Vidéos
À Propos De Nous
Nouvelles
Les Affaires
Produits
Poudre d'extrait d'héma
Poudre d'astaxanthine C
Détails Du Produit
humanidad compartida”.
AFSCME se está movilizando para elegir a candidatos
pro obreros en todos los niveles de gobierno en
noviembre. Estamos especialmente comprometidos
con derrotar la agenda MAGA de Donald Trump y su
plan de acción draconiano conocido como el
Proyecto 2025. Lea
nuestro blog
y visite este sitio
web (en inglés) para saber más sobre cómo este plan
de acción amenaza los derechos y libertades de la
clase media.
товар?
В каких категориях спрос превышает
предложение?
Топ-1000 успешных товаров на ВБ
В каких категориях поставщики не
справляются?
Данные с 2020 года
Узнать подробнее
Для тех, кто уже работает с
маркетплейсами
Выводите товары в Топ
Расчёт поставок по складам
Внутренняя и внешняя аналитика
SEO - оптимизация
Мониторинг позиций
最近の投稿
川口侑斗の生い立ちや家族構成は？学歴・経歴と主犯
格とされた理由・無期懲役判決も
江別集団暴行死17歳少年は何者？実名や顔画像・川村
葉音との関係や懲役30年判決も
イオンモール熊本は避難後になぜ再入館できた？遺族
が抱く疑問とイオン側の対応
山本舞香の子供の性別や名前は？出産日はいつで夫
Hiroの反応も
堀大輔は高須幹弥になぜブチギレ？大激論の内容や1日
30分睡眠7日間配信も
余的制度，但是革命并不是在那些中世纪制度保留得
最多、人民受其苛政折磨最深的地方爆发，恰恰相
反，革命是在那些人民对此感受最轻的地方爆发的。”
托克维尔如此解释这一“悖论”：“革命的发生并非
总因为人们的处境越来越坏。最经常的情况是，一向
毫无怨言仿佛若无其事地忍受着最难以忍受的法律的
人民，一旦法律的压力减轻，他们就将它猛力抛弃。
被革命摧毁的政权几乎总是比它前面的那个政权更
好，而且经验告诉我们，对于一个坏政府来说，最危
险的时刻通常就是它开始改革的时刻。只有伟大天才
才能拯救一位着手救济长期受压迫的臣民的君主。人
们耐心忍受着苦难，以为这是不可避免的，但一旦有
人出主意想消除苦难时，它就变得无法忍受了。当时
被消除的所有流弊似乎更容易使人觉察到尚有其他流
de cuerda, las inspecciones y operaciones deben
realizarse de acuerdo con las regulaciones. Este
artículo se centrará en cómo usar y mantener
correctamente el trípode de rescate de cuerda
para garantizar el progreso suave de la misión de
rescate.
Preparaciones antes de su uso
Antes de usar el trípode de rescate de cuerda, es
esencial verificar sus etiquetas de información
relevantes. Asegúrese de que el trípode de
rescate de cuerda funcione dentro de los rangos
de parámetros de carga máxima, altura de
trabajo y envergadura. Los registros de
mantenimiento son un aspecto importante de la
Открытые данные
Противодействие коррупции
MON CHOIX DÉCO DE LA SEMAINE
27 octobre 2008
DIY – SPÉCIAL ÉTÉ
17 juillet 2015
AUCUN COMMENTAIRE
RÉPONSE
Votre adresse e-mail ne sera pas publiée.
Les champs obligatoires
**********
> _EXERCISE BRIEF_: From the records above, print exactly the lines that run from the line with "con derrotar la" to the line with "Расчёт поставок по складам", inclusive.

> _ANSWER TO THIS TASK_:
con derrotar la agenda MAGA de Donald Trump y su
plan de acción draconiano conocido como el
Proyecto 2025. Lea
nuestro blog
y visite este sitio
web (en inglés) para saber más sobre cómo este plan
de acción amenaza los derechos y libertades de la
clase media.
товар?
В каких категориях спрос превышает
предложение?
Топ-1000 успешных товаров на ВБ
В каких категориях поставщики не
справляются?
Данные с 2020 года
Узнать подробнее
Для тех, кто уже работает с
маркетплейсами
Выводите товары в Топ
Расчёт поставок по складам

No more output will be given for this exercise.